In the data that follows, count every line holding the string "with" and give the count alone.

Data to examine section start

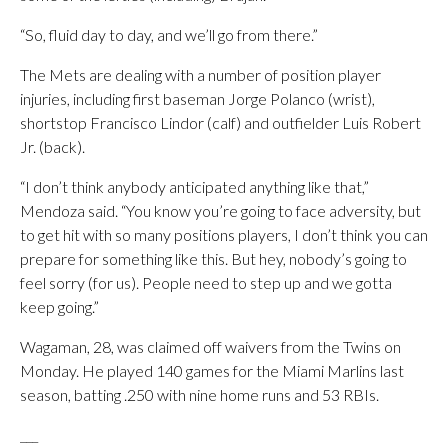
“So, fluid day to day, and we’ll go from there.”
The Mets are dealing with a number of position player
injuries, including first baseman Jorge Polanco (wrist),
shortstop Francisco Lindor (calf) and outfielder Luis Robert
Jr. (back).
“I don’t think anybody anticipated anything like that,”
Mendoza said. “You know you’re going to face adversity, but
to get hit with so many positions players, I don’t think you can
prepare for something like this. But hey, nobody’s going to
feel sorry (for us). People need to step up and we gotta
keep going.”
Wagaman, 28, was claimed off waivers from the Twins on
Monday. He played 140 games for the Miami Marlins last
season, batting .250 with nine home runs and 53 RBIs.
___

Data to examine section end

→ Result
3